Grant's father was a slave in Kentucky who fled to Chatham, Ontario, Canada to escape a whipping. Grant attended schools in Chatham, Pontiac, Michigan, and at the Wilberforce Educational Institute in Ohio. Grant met a teacher from Fredericksburg, Virginia while he was working as a waiter in New York. He was convinced to move to Fredericksburg to teach there. He taught mostly in country schools and was the principal of the Fredericksburg Colored School. In 1924 he retired after 42 years in education.

==History==
Walker and Grant worked together with others to create the Fredericksburg Normal and Industrial Institute, the first high school for black people in Fredericksburg. The Institute opened in 1905 with 20 students, supported only by donations from residents and, thus, was not a public school. The school opened in the basement of the Shiloh Baptist Church.

In 1906, the Institute was moved to a farmhouse on land purchased in an area of Fredericksburg known as Moorefield. The name of the area was changed to Mayfield. A new building was constructed for the school in the 1920s with four classrooms, an office, science laboratory, cloak rooms and about 20 rooms for boarding students.

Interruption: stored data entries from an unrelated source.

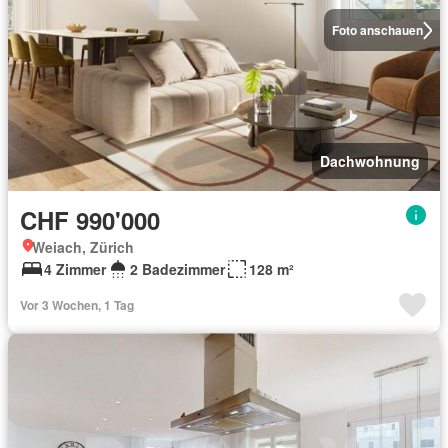
Foto anschauen
Dachwohnung
CHF 990'000
Weiach, Zürich
4 Zimmer
2 Badezimmer
128 m²
Vor 3 Wochen, 1 Tag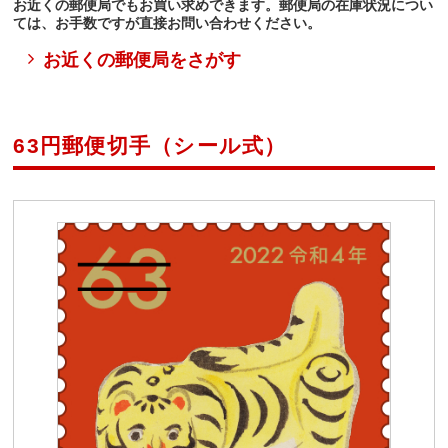
お近くの郵便局でもお買い求めできます。郵便局の在庫状況につい
ては、お手数ですが直接お問い合わせください。
お近くの郵便局をさがす
63円郵便切手（シール式）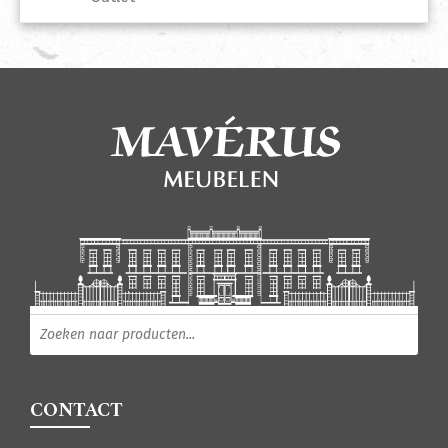
Producten zoeken
CONTACT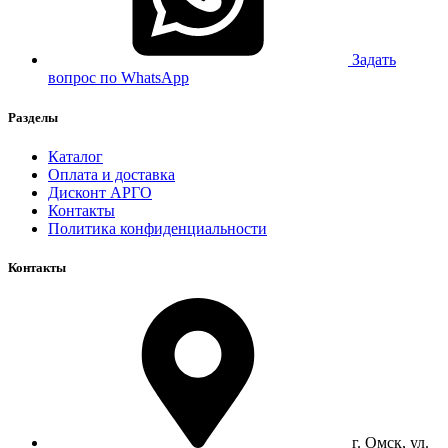
Задать
вопрос по WhatsApp
Разделы
Каталог
Оплата и доставка
Дисконт АРГО
Контакты
Политика конфиденциальности
Контакты
г. Омск, ул.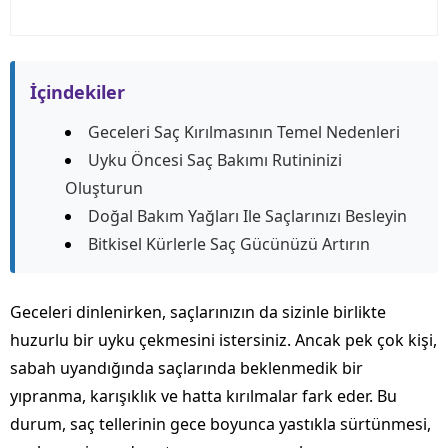
İçindekiler
Geceleri Saç Kırılmasının Temel Nedenleri
Uyku Öncesi Saç Bakımı Rutininizi
Oluşturun
Doğal Bakım Yağları Ile Saçlarınızı Besleyin
Bitkisel Kürlerle Saç Gücünüzü Artırın
Geceleri dinlenirken, saçlarınızın da sizinle birlikte
huzurlu bir uyku çekmesini istersiniz. Ancak pek çok kişi,
sabah uyandığında saçlarında beklenmedik bir
yıpranma, karışıklık ve hatta kırılmalar fark eder. Bu
durum, saç tellerinin gece boyunca yastıkla sürtünmesi,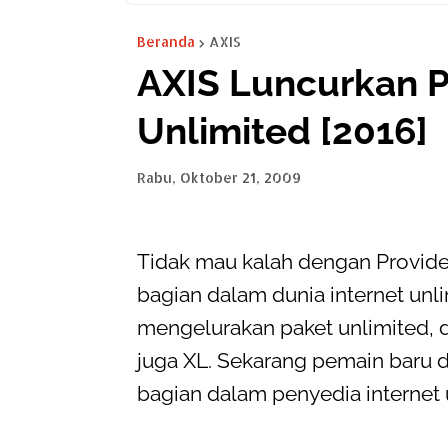
Beranda
AXIS
AXIS Luncurkan P
Unlimited [2016]
Rabu, Oktober 21, 2009
Tidak mau kalah dengan Provider
bagian dalam dunia internet unl
mengelurakan paket unlimited, 
juga XL. Sekarang pemain baru d
bagian dalam penyedia internet 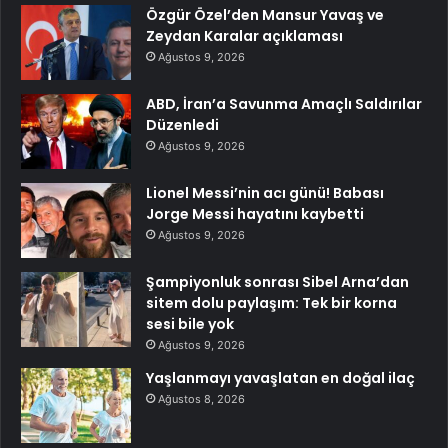
Özgür Özel’den Mansur Yavaş ve
Zeydan Karalar açıklaması
Ağustos 9, 2026
ABD, İran’a Savunma Amaçlı Saldırılar
Düzenledi
Ağustos 9, 2026
Lionel Messi’nin acı günü! Babası
Jorge Messi hayatını kaybetti
Ağustos 9, 2026
Şampiyonluk sonrası Sibel Arna’dan
sitem dolu paylaşım: Tek bir korna
sesi bile yok
Ağustos 9, 2026
Yaşlanmayı yavaşlatan en doğal ilaç
Ağustos 8, 2026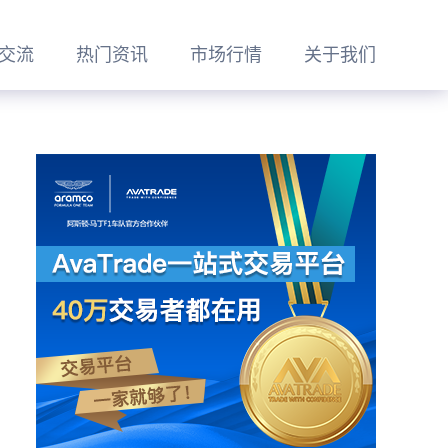
交流
热门资讯
市场行情
关于我们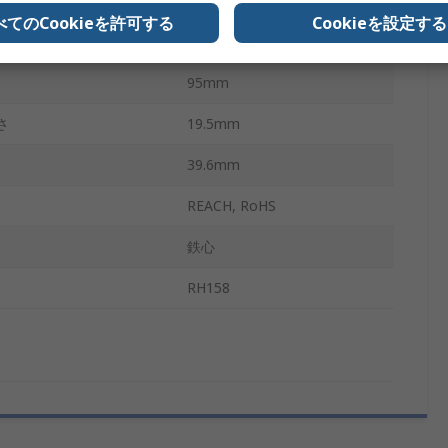
75:1
べてのCookieを許可する
Cookieを設定する
330mA
95mm
さ
19.5mm
39.6mm
REACH, RoHS
鉄心
RH158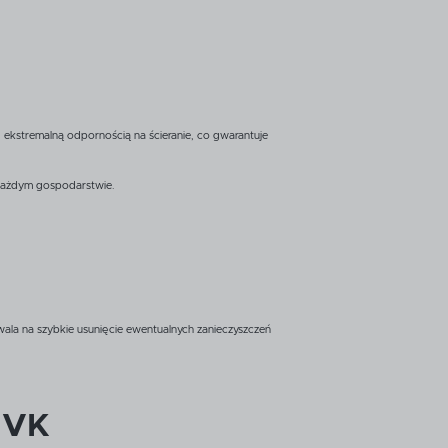
ekstremalną odpornością na ścieranie, co gwarantuje
 każdym gospodarstwie.
ala na szybkie usunięcie ewentualnych zanieczyszczeń
5 VK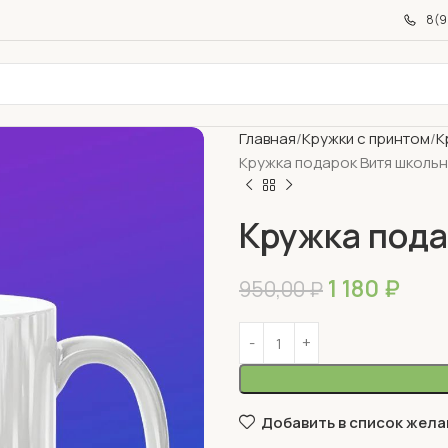
8(9
Главная
Кружки с принтом
К
Кружка подарок Витя школьн
Кружка пода
1 180
₽
950,00
₽
Добавить в список жела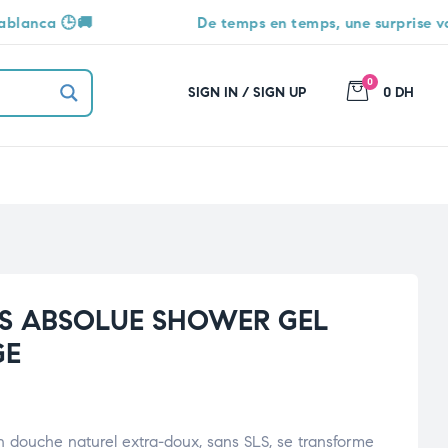
De temps en temps, une surprise vous attend 🎁
0
SIGN IN / SIGN UP
0 DH
NS ABSOLUE SHOWER GEL
GE
oin douche naturel extra-doux, sans SLS, se transforme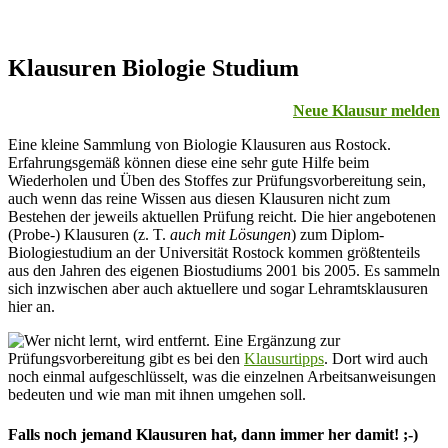
Klausuren Biologie Studium
Neue Klausur melden
Eine kleine Sammlung von Biologie Klausuren aus Rostock.
Erfahrungsgemäß können diese eine sehr gute Hilfe beim
Wiederholen und Üben des Stoffes zur Prüfungsvorbereitung sein,
auch wenn das reine Wissen aus diesen Klausuren nicht zum
Bestehen der jeweils aktuellen Prüfung reicht. Die hier angebotenen
(Probe-) Klausuren (z. T.
auch mit Lösungen
) zum Diplom-
Biologiestudium an der Universität Rostock kommen größtenteils
aus den Jahren des eigenen Biostudiums 2001 bis 2005. Es sammeln
sich inzwischen aber auch aktuellere und sogar Lehramtsklausuren
hier an.
Eine Ergänzung zur
Prüfungsvorbereitung gibt es bei den
Klausurtipps
. Dort wird auch
noch einmal aufgeschlüsselt, was die einzelnen Arbeitsanweisungen
bedeuten und wie man mit ihnen umgehen soll.
Falls noch jemand Klausuren hat, dann immer her damit! ;-)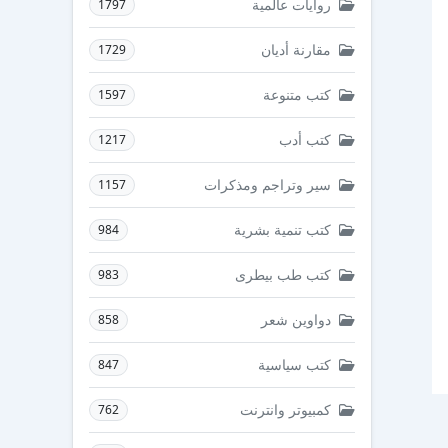
روايات عالمية
1797
مقارنة أديان
1729
كتب متنوعة
1597
كتب أدب
1217
سير وتراجم ومذكرات
1157
كتب تنمية بشرية
984
كتب طب بيطرى
983
دواوين شعر
858
كتب سياسية
847
كمبيوتر وانترنت
762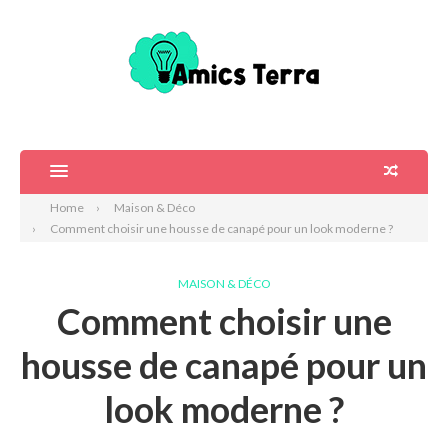
Home
Maison & Déco
Comment choisir une housse de canapé pour un look moderne ?
MAISON & DÉCO
Comment choisir une
housse de canapé pour un
look moderne ?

In time, the financial burden on the black community to support the growing and successful school became too great and by 1935 the school was struggling to survive. In 1938, the Fredericksburg Normal and Industrial Institute was made part of the city school system. The school was merged with the nearby black elementary school and the entire school was named Walker–Grant.

When the Fredericksburg school system was integrated in 1968, Walker–Grant became the city's middle school, serving white and black students. In 1988, Walker–Grant Middle School moved to a new building, retaining the same name. The original Walker–Grant building is still used by the Fredericksburg school system for administrative offices and the Head Start Program.